We appreciate the reviewer’s comment and agree that, despite the careful calibration of the three pain stimuli, we cannot entirely rule out the possibility that temporal dynamics during the conditioning session were influenced by differential physiological effects of the varying stimulus intensities (e.g., intensity-dependent habituation or sensitization). We have addressed this in the revision of the manuscript, but we would like to emphasize that the stronger nocebo effects during the test phase are statistically controlled for any differences in the conditioning session.

The paragraph now reads: “This asymmetry is noteworthy in and of itself because it occurred despite the equidistant stimulus calibration relative to the control condition prior to conditioning. It may be the result of different physiological effects of the stimuli over time or amplified learning in the nocebo condition, consistent with its heightened biological relevance, but it could also be a stronger effect of the verbal instructions in this condition.”

A randomisation error meant that 25 participants received an unbalanced number of 448 trials per condition (i.e., 10 x VAS 40, 14 x VAS 60, 12 x VAS 80).

We agree that this is indeed unfortunate. However, we would like to point out that all analyses reported in the manuscript have been controlled for the VAS ratings in the conditioning session, i.e., potential effects of the conditioned placebo and nocebo stimuli. Moreover, we have now conducted additional analyses, presented here in our response to the reviewers, to demonstrate that this imbalance did not systematically bias the results. Importantly, the key findings observed during the test phase remain robust despite this issue.

Specifically, when excluding these 25 participants from the analyses, the reported stronger nocebo compared to placebo effects in the test session on day 1 remain unchanged. Likewise, the comparison of placebo and nocebo effects between days 1 and 8 shows the same pattern when excluding the participants in question. The only exception is the interaction between effect (placebo vs nocebo) x session (day 1 vs day 8), which changed from a borderline significant result (p = .049) to insignificant (p = .24). However, post hoc tests continued to show the same pattern as originally reported: a significant reduction in the nocebo effect from day 1 to day 8 and no significant change in the placebo effect.

Reviewer #2 (Public review):

Summary:

Kunkel et al aim to answer a fundamental question: Do placebo and nocebo effects differ in magnitude or longevity? To address this question, they used a powerful within-participants design, with a very large sample size (n=104), in which they compared placebo and nocebo effects - within the same individuals - across verbal expectations, conditioning, testing phase, and a 1-week follow-up.
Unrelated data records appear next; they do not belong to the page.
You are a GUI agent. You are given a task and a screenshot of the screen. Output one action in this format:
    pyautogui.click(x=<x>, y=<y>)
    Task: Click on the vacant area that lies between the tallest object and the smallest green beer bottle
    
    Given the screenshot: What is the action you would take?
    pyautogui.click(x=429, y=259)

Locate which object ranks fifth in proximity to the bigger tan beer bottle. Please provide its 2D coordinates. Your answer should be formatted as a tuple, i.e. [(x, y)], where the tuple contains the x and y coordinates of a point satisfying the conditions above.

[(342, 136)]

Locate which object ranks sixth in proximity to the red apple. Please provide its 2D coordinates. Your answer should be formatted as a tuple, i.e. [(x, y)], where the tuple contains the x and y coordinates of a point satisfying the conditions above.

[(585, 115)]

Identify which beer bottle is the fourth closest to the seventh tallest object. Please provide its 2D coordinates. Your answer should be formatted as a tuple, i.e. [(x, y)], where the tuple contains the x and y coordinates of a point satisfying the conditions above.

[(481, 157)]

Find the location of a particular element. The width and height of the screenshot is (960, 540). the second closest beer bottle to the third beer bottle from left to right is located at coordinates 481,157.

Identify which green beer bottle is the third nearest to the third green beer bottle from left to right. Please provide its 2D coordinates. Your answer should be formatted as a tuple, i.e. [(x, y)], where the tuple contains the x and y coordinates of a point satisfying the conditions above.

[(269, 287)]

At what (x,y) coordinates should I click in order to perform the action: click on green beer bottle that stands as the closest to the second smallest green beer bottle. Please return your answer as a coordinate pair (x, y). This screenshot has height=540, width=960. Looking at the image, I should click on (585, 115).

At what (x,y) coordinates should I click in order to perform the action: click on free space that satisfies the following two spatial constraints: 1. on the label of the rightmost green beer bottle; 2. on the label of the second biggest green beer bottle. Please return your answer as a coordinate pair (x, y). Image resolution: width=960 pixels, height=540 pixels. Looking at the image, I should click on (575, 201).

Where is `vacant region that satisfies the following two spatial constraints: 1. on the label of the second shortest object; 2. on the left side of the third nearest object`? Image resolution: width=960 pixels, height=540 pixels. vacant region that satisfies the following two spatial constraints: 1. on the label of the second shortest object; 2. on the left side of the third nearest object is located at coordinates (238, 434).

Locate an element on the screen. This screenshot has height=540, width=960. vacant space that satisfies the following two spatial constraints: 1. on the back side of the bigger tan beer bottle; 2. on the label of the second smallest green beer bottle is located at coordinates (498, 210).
With elegant analyses, they establish that different mechanisms underlie the learning of placebo vs nocebo effects, with the latter being acquired faster and extinguished slower. This is an important finding for both the basic understanding of learning mechanisms in humans and for potential clinical applications to improve human health.

Strengths:

Beyond the above - the paper is well-written and very clear. It lays out nicely the need for the current investigation and what implications it holds. The design is elegant, and the analyses are rich, thoughtful, and interesting. The sample size is large which is highly appreciated, considering the longitudinal, in-lab study design. The question is super important and well-investigated, and the entire manuscript is very thoughtful with analyses closely examining the underlying mechanisms of placebo versus nocebo effects.
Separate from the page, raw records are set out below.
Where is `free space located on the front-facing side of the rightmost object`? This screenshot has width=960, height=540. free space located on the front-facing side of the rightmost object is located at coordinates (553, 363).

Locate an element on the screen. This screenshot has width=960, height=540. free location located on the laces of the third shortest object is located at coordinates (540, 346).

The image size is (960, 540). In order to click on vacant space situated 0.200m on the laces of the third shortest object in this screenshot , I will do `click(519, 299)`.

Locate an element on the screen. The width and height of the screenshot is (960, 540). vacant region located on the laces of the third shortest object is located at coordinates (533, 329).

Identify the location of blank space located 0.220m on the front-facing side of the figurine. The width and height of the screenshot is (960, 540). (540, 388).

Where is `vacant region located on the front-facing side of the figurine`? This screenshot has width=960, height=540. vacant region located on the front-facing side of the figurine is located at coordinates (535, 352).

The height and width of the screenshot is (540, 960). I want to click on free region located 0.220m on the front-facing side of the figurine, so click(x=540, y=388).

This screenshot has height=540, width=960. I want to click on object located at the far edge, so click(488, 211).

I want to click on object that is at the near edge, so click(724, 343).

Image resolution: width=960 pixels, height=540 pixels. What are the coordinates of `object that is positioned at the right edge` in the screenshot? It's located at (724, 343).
We thank the reviewer for their positive evaluation of our manuscript and for acknowledging the methodological rigor and the significant implications for clinical applications and the broader research field.

Weaknesses:

There were two highly addressable weaknesses in my opinion:

(1) I could not find the preregistration - this is crucial to verify what analyses the authors have committed to prior to writing the manuscript. Please provide a link leading directly to the preregistration - searching for the specified number in the suggested website yielded no results.

We thank the reviewer for pointing this out. We included a link to the preregistration in the revised manuscript. This study was pre-registered with the German Clinical Trial Register (registration number: DRKS00029228; https://drks.de/search/de/trial/DRKS00029228).

(2) There is a recurring issue which is easy to address: because the Methods are located after the Results, many of the constructs used, analyses conducted, and even the main placebo and nocebo inductions are unclear, making it hard to appreciate the results in full. I recommend finding a way to detail at the beginning of the results section how placebo and nocebo effects have been induced. While my background means I am familiar with these methods, other readers will lack that knowledge. Even a short paragraph or a figure (like Figure 4) could help clarify the results substantially. For example, a significant portion of the results is devoted to the conditioning part of the experiment, while it is unknown which part was involved (e.g., were temperatures lowered/increased in all trials or only in the beginning).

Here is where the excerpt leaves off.